**Raw data**
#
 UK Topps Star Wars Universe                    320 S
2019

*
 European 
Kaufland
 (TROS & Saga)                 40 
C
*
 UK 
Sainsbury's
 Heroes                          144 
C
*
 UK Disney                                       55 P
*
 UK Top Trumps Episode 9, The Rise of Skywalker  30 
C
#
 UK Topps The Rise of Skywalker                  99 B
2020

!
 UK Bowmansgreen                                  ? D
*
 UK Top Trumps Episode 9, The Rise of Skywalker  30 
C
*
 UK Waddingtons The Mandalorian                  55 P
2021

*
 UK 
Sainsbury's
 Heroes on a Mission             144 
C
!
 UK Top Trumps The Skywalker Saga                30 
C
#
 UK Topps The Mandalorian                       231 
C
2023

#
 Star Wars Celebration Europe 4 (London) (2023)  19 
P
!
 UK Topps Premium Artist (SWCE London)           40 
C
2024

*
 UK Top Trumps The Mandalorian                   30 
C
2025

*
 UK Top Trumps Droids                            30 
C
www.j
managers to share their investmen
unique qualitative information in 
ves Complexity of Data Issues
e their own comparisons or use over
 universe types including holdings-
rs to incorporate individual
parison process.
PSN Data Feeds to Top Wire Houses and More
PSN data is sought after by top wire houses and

---

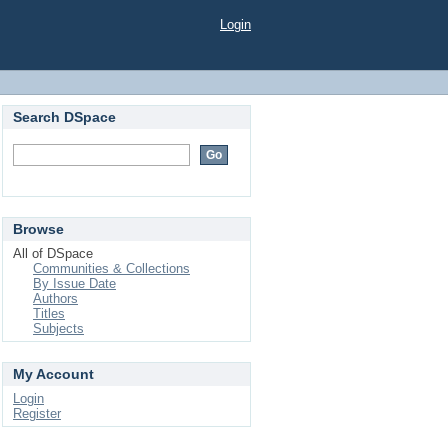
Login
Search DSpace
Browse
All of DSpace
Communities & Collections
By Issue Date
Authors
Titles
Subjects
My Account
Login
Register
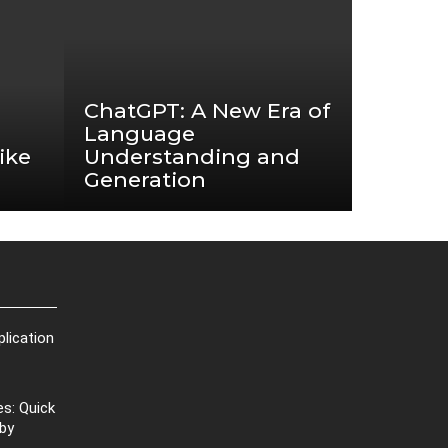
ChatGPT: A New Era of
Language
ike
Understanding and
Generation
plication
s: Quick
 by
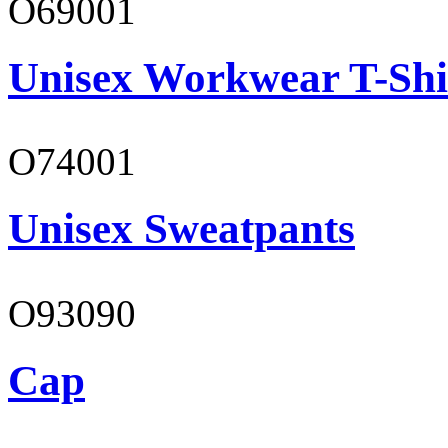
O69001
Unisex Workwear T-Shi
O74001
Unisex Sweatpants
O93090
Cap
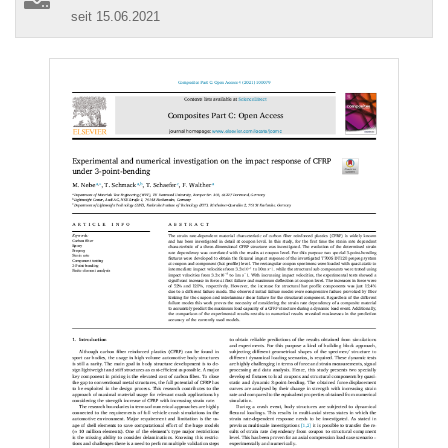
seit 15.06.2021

**Assigned task**
From the records above, pick out and copy each line holding the word "Unisex".

**Response area**
Unisex Workwear T-Shi
Unisex Sweatpants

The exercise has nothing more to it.